In order to retrieve an accurate reading of these deleted files, proper steps must be taken. In Gates Rubber Co. v. Bando Chemical Industries, 167 F.R.D. 90 (D. Colo. 1996), the court granted plaintiff Gates Rubber Company ("Gates") a Site Inspection Order after Gates alleged that defendant Bando Chemical Industries ("Bando") was destroying computer files in anticipation of litigation. Gates' computer expert sought to inspect the Bando computer backup files to yield information or take partial pictures to yield information or take partial pictures of files that had been deleted. The proper procedure to retrieve such files is to make an "image backup" of the hard drive, which would collect all information contained on the hard drive, including deleted information that had not been overwritten. The "expert", however, first foolishly copied an "unerase" program onto the Bando computer hard drive, which obliterated 7 to 10 percent of the information on the backup file. Once the information was overwritten, it was lost forever. Thus, what initially appeared to be a thorough discovery inspection ended in a loss of potentially critical evidence for Gates.

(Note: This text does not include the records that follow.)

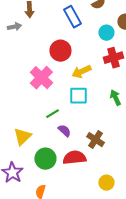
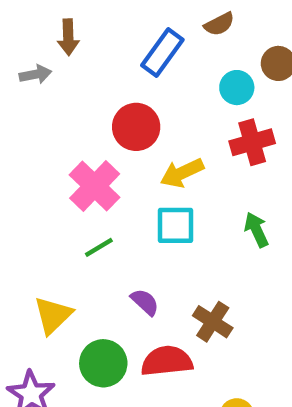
blue rectangle: (72, 17) -> (162, 53), turned 65
green line: (52, 114) -> (99, 247), moved

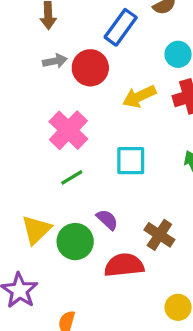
gray arrow: (35, 74) -> (55, 61), moved
red circle: (136, 127) -> (90, 68), moved
yellow arrow: (182, 173) -> (139, 96), moved
green circle: (103, 363) -> (75, 242), moved

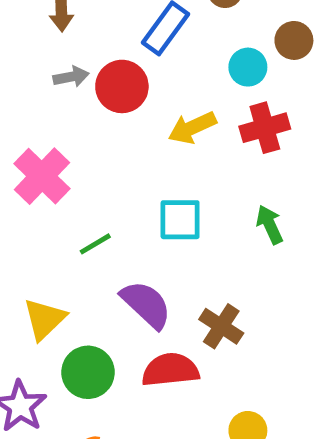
pink cross: (68, 130) -> (42, 176), moved
purple semicircle: (107, 220) -> (146, 304), size x1.6
green circle: (75, 242) -> (88, 372), moved

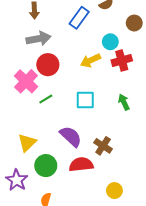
cyan circle: (248, 67) -> (110, 42), moved
gray arrow: (71, 77) -> (38, 39), size x1.6
red circle: (122, 86) -> (48, 65), moved
green line: (95, 244) -> (46, 99), moved

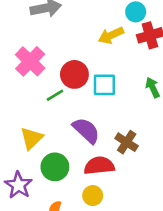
red circle: (48, 65) -> (74, 74), moved
green line: (46, 99) -> (55, 95), moved
yellow circle: (114, 191) -> (93, 196), moved

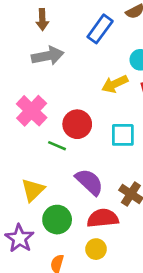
cyan square: (104, 85) -> (123, 135), moved
green line: (55, 95) -> (57, 146), turned 54

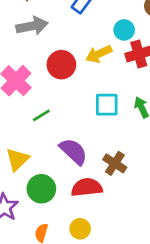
red circle: (77, 124) -> (61, 65), moved
green line: (57, 146) -> (41, 115), turned -54
yellow circle: (96, 249) -> (80, 229), moved

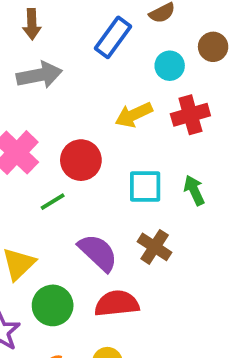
cyan circle: (124, 30) -> (170, 66), moved
red circle: (61, 65) -> (81, 160), moved
brown cross: (115, 163) -> (155, 247), moved

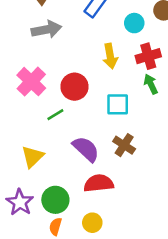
yellow arrow: (134, 115) -> (110, 56), turned -75
green arrow: (194, 190) -> (151, 84), moved
green circle: (53, 305) -> (55, 200), moved

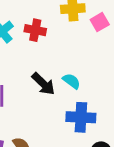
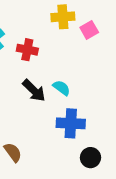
red cross: (35, 30) -> (27, 50), moved

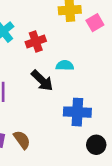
red cross: (27, 50) -> (36, 42), turned -30
cyan semicircle: (62, 88) -> (65, 65), moved, turned -36

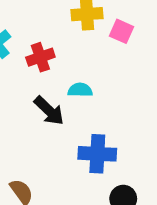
pink square: (95, 23) -> (121, 31), turned -36

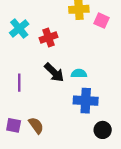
cyan semicircle: (80, 90) -> (79, 74), moved

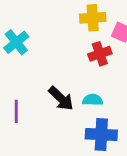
red cross: (48, 37) -> (100, 54), moved

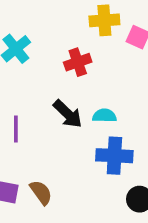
red cross: (100, 54) -> (78, 62), moved

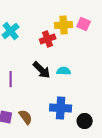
yellow cross: (104, 20) -> (64, 25), moved
blue cross: (114, 156) -> (61, 108), moved

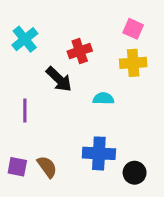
yellow cross: (64, 25) -> (133, 63), moved
black arrow: (42, 70) -> (59, 79), moved

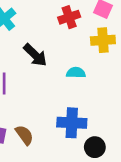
red cross: (80, 51) -> (69, 17), moved
black circle: (135, 173) -> (95, 147), moved

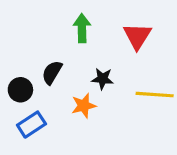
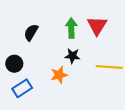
green arrow: (82, 28) -> (71, 28), moved
black semicircle: (52, 72) -> (31, 32), moved

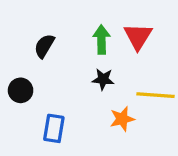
orange star: (59, 75) -> (122, 119), moved
blue rectangle: (22, 88) -> (54, 128), moved, turned -48

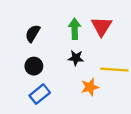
black circle: (21, 90) -> (34, 66), moved
blue rectangle: (54, 128) -> (40, 94), turned 42

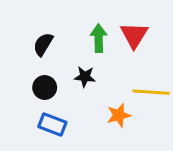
black star: (76, 58) -> (85, 77), moved
blue rectangle: (40, 94) -> (52, 125), turned 60

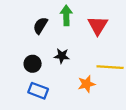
green arrow: (99, 38) -> (66, 15), moved
black semicircle: (43, 44) -> (40, 26), moved

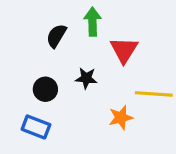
red triangle: (98, 26) -> (124, 50), moved
blue rectangle: (38, 91) -> (36, 127), moved

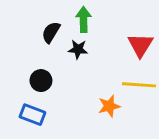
red triangle: (124, 50) -> (140, 45), moved
black star: (86, 78) -> (78, 49), moved

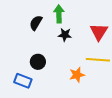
black star: (78, 49) -> (65, 35), moved
black circle: (41, 81) -> (38, 62), moved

Other information can be gleaned from data that is taken electronically rather than in printed format. For example, most word processing programs allow for comments or remarks to be placed into the document. These comments are not seen when the document is printed. By recovering an electronic version of the document, these comments can be viewed. Most files also contain a date and time stamp of when the file was last changed. If, for example, the date and time are later than the date of a letter or memorandum, that may mean that the memorandum may have been written after the fact. Of course, the memorandum may just as easily have been accessed and rewritten with no changes at the later date. The date and time stamp is not infallible, in fact, it is very easy to manipulate with the proper software tools. Accordingly, just because the date and time stamp appears to be a certain date, do not believe that date to be an absolute fact. An example of some of the problems that can occur with time stamps is In the Matter of the Impeachment of Judith K. Moriarty, 902 S.W.2d 273 (Mo. 1994), where the Secretary of State was charged with altering the date and time of a declaration of candidacy on behalf of her son. The court found it significant that the error messages, "RECORD NOT FOUND 0" and ": XM" appeared in lieu of the date and time fields respectively, because these error messages indicated that the date and time on the declaration of candidacy had been manipulated. Like any other digital data, the date and time stamp is highly manipulable.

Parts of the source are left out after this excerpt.